With the informations about how to deploy (timeline start: 28:14), I created a notebook instance (type: ml.m5.xlarge
) on AWS SageMaker where I did upload the notebook lab3_autoscaling.ipynb from huggingface-sagemaker-workshop-series >> workshop_2_going_production in github.
I ran it and got a inference time of about 70ms for the QA model (distilbert-base-uncased-distilled-squad).

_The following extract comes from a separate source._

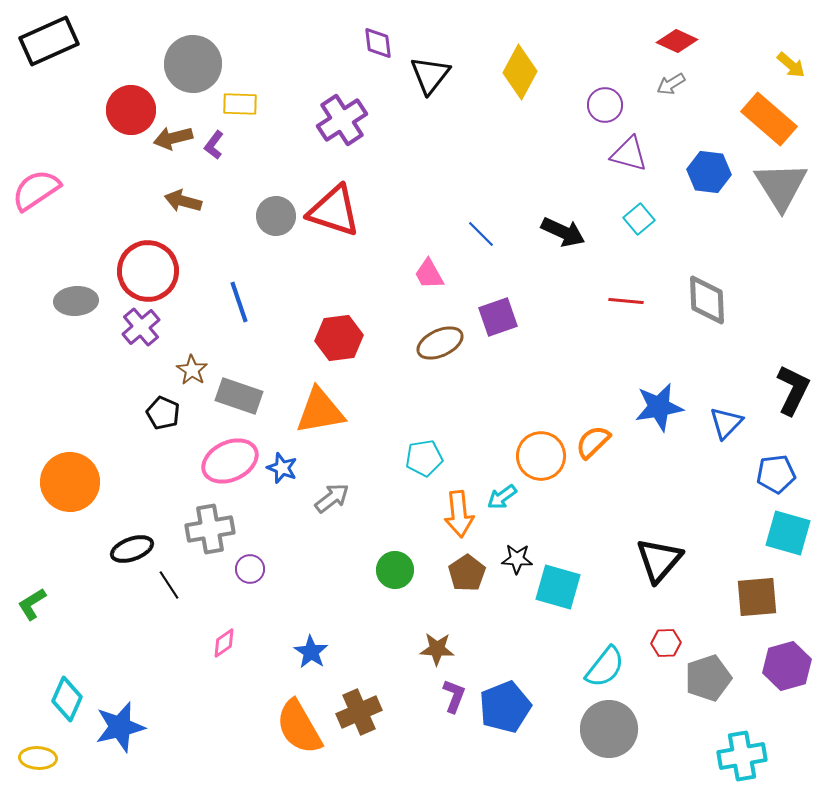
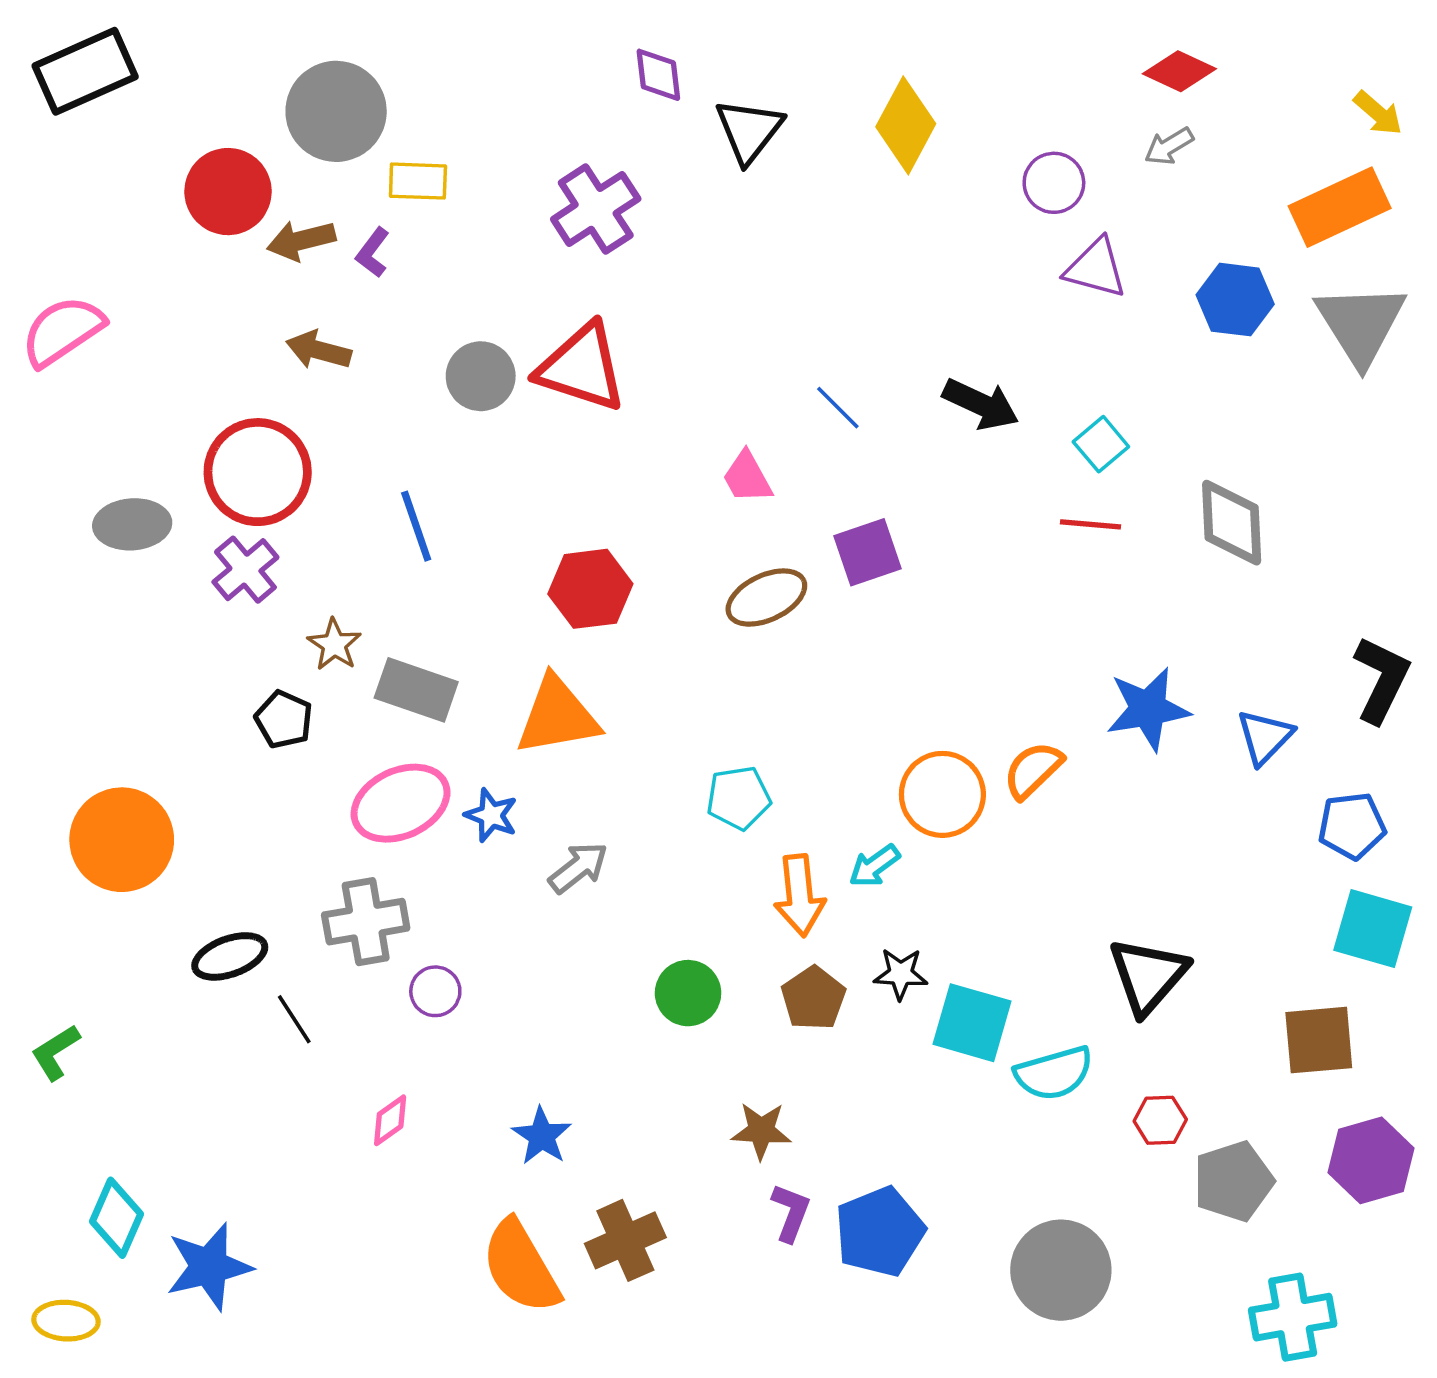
orange rectangle: (769, 119) -> (1340, 207), turned -66
cyan square: (639, 219) -> (1101, 444), moved
cyan semicircle: (605, 667) -> (1054, 1073), moved, turned 36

Great!
Then, I changed the model to be loaded from the HF model hub to t5-base with the following code:
hub = {
'HF_MODEL_ID':'t5-base', # model_id from hf.co/models
'HF_TASK':'translation' # NLP task you want to use for predictions
}
I did make the deploy through the following code:
# deploy model to SageMaker Inference
predictor = huggingface_model.deploy(
initial_instance_count=1,
instance_type="ml.m5.xlarge"
)
And then, I did launch an inference… but the inference time goes up to more than 700ms!
As in the video (timeline start: 57:05), @philschmid said that there are still models that can not be deployed this way, I would like to check if T5 models (up to ByT5) are optimized or not for inference in AWS SageMaker (quantization through ONNX for example or not)?
If they are not yet optimized (as it looks like), when will they be?
Note: I noticed the same problem about T5 inference through the Inference API (see this thread: How to get Accelerated Inference API for T5 models? ).